Abriu os olhos em um campo verdejante.

    Uma brisa fresca varria a imensidão diante de Jiten. Sentado sobre uma pedra, observou o horizonte inspirando profundamente, como se fosse a primeira vez. Cercava-lhe o balido das ovelhas e a brancura da pelugem crescida delas, como se estivesse sobre as nuvens. 

    Em sua mão, um bastão de madeira que usava para guiar os animais pelo campo. Aos seus dezesseis anos, Jiten havia se tornado em um pastor de ovelhas até que bastante capaz. 

    Aprendia muitas coisas com elas, enquanto as guiava pelo pasto e o trabalho havia lhe tornado um tanto dócil. Da selvageria que tinha na infância, não lhe restou muito. O mundo era um lugar mais simples agora. 

    A Cordilheira Infinda surgia à distância. Muitos quilômetros a leste, a muralha que defendia o Império Mugen contra seus vizinhos mais agressivos podia ser vista já com os topos nevados. 
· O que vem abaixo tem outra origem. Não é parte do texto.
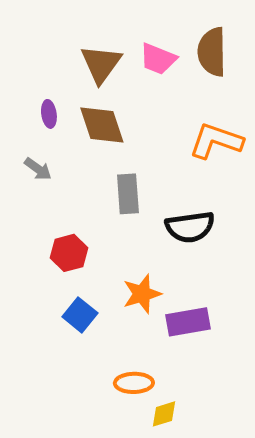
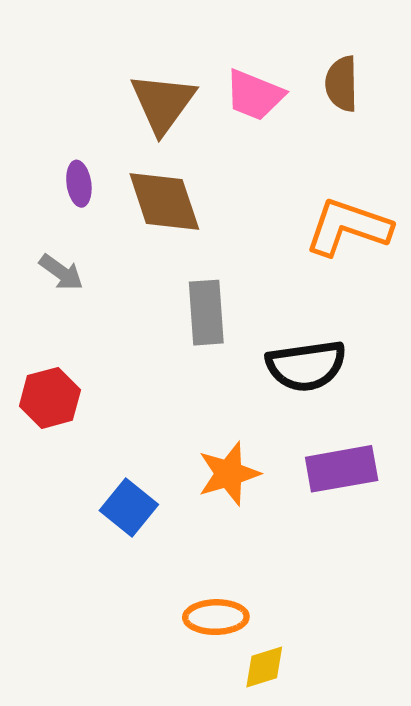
brown semicircle: (212, 52) -> (342, 84), size x0.7
red hexagon: (69, 253) -> (50, 398), moved
purple rectangle: (188, 322) -> (342, 469), moved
    Olhando-a dali, era fácil entender porque os mugenjin haviam escolhido aquele lugar para viver. Seria impossível atravessar aquela muralha com uma grande horda sem levar anos para isso. Naquela região, ainda, era benéfica a altitude maior para as ovelhas durante as épocas mais quentes e conforme o clima esfriava, era necessário direcioná-las para os campos mais baixos.

    Faltava pouco para o outono acabar e logo desceriam aos pastos do vale, onde a grama seria mais nutritiva para elas. Jiten assistia o passar do tempo, uma lua atrás da outra, contemplando o trato daquelas criaturas mansas, vivendo sob seu cuidado, ele tinha nisso algum nível de satisfação. 

    Haviam outros pastores como ele, que cuidavam das ovelhas do senhor daquelas terras e em troca disso, recebiam um pagamento ao final de cada semana. 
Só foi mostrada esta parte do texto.